# Another "What would you do?"



## RePhase277 (Feb 5, 2008)

If I did anything to it at all, the first step would be to put a ground wire in the pipe. And while the burial depth isn't to code, it is the least problematic aspect. Put a GFI breaker at the head end.

Then again, if these are manicured lawns, why can't they afford better?


----------



## MTW (Aug 28, 2013)

InPhase277 said:


> If I did anything to it at all, the first step would be to put a ground wire in the pipe. And while the burial depth isn't to code, it is the least problematic aspect. Put a GFI breaker at the head end.
> 
> Then again, if these are manicured lawns, why can't they afford better?

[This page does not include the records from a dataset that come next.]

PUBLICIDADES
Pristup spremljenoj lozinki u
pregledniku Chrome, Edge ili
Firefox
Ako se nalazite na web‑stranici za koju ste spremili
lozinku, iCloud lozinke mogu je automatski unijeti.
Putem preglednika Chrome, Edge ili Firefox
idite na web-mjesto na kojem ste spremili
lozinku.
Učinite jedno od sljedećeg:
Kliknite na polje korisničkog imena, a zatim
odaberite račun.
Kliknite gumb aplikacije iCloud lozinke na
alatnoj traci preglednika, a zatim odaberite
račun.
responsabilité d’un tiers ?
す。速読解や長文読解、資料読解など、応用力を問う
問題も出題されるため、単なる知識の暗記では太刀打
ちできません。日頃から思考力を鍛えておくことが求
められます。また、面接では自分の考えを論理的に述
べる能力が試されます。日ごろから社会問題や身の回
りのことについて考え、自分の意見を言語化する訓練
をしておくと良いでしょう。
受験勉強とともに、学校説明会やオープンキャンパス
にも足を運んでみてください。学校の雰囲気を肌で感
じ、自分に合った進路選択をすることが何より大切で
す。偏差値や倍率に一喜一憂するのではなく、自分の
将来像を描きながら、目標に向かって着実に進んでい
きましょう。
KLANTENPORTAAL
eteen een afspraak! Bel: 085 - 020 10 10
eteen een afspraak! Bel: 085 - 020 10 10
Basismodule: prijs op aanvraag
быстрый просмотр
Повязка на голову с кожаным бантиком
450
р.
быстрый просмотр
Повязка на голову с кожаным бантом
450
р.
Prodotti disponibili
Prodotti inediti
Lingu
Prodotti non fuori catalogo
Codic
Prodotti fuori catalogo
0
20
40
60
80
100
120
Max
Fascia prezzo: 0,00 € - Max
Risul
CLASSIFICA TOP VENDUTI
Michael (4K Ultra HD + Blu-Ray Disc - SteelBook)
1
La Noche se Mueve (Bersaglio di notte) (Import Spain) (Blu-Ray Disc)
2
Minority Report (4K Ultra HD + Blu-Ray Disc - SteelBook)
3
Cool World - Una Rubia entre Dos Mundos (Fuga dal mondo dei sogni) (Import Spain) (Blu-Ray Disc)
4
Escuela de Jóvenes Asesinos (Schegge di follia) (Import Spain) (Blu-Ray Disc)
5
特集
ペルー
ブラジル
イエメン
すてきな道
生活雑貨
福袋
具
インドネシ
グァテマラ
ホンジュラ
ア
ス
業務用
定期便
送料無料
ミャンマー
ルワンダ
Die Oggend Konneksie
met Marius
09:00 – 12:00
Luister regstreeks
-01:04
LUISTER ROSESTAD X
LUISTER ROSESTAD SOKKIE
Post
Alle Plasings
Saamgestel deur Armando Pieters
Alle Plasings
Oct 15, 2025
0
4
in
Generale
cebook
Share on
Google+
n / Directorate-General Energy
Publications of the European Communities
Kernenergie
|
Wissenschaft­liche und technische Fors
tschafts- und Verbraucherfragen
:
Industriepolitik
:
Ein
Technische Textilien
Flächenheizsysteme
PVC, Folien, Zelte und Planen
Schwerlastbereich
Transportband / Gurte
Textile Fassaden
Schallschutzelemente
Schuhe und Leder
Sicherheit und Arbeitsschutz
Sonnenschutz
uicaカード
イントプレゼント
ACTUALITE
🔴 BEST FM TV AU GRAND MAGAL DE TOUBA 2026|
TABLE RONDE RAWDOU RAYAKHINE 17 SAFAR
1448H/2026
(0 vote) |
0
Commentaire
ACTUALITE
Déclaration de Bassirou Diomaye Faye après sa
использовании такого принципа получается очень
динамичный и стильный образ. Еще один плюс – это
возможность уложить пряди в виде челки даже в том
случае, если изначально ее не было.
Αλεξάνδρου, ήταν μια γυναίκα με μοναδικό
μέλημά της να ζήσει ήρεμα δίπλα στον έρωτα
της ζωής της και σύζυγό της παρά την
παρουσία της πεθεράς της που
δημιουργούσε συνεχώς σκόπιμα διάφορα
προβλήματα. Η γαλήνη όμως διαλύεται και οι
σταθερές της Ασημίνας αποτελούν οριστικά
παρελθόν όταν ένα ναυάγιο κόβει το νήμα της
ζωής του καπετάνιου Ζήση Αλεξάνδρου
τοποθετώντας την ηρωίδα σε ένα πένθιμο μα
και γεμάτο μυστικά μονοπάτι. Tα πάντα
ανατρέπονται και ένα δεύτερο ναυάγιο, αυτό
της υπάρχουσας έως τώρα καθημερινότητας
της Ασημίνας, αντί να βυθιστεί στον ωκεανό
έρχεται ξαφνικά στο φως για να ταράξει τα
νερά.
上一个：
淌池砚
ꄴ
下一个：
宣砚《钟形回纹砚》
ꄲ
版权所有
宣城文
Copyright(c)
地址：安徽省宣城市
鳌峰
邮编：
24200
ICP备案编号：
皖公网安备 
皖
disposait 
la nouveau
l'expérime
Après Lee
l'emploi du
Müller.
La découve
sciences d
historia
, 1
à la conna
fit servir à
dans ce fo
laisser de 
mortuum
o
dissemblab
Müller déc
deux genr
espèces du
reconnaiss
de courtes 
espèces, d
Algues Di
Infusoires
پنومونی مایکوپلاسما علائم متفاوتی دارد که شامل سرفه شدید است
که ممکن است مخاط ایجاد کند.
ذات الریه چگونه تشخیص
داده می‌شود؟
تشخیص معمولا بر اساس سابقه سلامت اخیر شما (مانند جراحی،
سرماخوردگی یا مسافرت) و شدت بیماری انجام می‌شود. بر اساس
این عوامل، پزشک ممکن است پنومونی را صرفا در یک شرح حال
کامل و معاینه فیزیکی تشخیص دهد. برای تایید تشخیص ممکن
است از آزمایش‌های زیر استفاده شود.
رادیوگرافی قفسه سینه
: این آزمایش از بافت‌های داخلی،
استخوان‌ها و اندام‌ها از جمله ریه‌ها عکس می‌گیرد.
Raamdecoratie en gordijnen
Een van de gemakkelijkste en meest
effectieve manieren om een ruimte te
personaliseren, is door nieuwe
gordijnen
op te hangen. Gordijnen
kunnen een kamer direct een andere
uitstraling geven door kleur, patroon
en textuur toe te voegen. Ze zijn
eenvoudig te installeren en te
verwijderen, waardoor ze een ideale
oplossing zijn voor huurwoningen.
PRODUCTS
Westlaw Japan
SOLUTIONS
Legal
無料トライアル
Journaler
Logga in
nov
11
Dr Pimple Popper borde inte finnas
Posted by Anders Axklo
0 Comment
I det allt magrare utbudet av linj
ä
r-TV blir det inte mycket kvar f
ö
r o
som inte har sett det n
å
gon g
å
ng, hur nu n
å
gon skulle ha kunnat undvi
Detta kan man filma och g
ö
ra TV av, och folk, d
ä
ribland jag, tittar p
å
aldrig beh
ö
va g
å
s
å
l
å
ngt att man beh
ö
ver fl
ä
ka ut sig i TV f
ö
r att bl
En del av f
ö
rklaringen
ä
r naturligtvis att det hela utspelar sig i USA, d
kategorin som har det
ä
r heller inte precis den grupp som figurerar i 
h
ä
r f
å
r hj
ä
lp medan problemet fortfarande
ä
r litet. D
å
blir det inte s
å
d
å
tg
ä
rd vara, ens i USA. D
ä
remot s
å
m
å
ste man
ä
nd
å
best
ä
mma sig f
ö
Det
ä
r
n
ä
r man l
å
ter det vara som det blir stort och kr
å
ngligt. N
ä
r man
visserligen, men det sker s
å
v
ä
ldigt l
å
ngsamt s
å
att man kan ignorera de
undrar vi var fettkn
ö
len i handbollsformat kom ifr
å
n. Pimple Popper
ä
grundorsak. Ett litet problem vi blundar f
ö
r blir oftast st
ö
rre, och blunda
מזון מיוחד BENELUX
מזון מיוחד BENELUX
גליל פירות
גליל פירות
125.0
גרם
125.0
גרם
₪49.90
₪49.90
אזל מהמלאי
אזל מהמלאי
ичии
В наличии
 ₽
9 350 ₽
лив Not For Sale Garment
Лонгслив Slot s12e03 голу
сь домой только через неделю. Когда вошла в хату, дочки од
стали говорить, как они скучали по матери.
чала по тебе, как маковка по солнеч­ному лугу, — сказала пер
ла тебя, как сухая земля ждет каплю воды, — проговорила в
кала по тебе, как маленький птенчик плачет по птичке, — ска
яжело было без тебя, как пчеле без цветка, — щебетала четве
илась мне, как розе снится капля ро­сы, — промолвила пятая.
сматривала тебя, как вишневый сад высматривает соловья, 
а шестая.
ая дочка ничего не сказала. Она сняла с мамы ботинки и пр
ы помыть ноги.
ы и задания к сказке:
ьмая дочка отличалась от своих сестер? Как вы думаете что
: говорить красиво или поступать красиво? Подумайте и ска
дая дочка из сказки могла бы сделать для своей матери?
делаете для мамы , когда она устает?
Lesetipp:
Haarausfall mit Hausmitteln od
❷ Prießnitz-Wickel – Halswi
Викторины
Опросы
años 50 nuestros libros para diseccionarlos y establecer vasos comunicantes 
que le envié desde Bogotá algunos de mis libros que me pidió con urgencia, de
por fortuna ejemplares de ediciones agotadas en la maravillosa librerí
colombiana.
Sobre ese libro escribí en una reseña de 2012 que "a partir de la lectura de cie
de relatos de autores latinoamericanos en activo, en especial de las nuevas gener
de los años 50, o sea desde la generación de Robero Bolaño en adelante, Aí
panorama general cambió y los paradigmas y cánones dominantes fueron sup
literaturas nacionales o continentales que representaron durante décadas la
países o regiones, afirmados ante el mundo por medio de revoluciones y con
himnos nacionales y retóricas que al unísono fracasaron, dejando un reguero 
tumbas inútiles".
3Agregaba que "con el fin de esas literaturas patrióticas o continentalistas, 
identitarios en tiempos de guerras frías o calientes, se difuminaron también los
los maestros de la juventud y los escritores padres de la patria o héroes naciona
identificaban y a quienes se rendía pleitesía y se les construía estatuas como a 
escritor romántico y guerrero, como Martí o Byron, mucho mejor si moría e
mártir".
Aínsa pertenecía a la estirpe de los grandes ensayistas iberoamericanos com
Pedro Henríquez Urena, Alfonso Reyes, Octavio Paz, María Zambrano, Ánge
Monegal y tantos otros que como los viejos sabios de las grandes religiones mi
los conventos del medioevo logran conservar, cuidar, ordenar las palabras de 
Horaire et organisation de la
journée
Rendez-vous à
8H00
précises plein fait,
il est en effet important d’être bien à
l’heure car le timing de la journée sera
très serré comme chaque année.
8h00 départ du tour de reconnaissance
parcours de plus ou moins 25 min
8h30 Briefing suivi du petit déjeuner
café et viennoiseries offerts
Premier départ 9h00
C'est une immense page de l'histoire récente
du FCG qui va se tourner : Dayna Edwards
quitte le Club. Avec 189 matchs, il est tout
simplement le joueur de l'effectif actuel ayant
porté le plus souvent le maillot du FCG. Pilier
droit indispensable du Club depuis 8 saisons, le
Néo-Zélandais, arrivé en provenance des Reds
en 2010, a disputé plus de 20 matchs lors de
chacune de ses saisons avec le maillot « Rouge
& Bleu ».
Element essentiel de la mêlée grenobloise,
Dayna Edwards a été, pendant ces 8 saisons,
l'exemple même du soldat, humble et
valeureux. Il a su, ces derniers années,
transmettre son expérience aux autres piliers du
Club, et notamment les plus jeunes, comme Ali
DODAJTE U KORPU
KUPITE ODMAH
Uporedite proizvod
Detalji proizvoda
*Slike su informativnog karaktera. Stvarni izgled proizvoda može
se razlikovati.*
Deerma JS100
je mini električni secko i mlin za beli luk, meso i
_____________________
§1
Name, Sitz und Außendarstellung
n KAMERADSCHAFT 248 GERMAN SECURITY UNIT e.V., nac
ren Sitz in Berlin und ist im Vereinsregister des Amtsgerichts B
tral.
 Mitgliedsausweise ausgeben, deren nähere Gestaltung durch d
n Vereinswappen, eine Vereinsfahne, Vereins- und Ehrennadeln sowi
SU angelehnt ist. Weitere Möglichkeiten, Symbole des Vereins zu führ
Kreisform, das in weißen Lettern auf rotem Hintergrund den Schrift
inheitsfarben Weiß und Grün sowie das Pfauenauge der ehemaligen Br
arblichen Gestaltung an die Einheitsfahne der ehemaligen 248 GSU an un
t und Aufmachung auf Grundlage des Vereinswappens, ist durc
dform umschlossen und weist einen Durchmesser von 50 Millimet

The hack job was installed years before they bought this estate. And, these particular rich people are extremely cheap.


----------



## backstay (Feb 3, 2011)

I too would start with a gfci breaker. Then fix the most atrocious items.


----------



## Majewski (Jan 8, 2016)

If they are rich but cheap I wouldn't let that dictate how I work or let it justify questionable work. I think I'd walk.


----------



## MTW (Aug 28, 2013)

Majewski said:


> If they are rich but cheap I wouldn't let that dictate how I work or let it justify questionable work. I think I'd walk.


Stop liking my postings!!! :furious:


----------



## Majewski (Jan 8, 2016)

MTW said:


> Stop liking my postings!!! :furious:


I can't help it, you're so darn likable!


----------



## ampman (Apr 2, 2009)

They want to get out cheap and saddle you with the responsibility of a non compliant install


----------



## Cow (Jan 16, 2008)

Let's see if I've got this straight? 

Would I rather keep some scabbed together piece of chit conduit run working for some cheap ass rich folks who desperately need their low voltage landscape lighting while possibly taking a chance killing Jose the gardener when he sinks his gardening trowel into the flowerbed or do I just disconnect it? 

Hmmm.....


----------



## MTW (Aug 28, 2013)

Cow said:


> Let's see if I've got this straight?
> 
> Would I rather keep some scabbed together piece of chit conduit run working for some cheap ass rich folks who desperately need their low voltage landscape lighting while possibly taking a chance killing Jose the gardener when he sinks his gardening trowel into the flowerbed or do I just disconnect it?
> 
> Hmmm.....


Well, since you put it that way....:laughing::laughing:


----------



## chicken steve (Mar 22, 2011)

MTW said:


> The hack job was installed years before they bought this estate. And, these particular rich people are extremely cheap.



And they know you're so hard up for work that you'll work cheap MT

In the broader spectrum your self subjugation is exactly_ why_ labor in America is in the dumper

Because we're _weak_.....:no:....but hey....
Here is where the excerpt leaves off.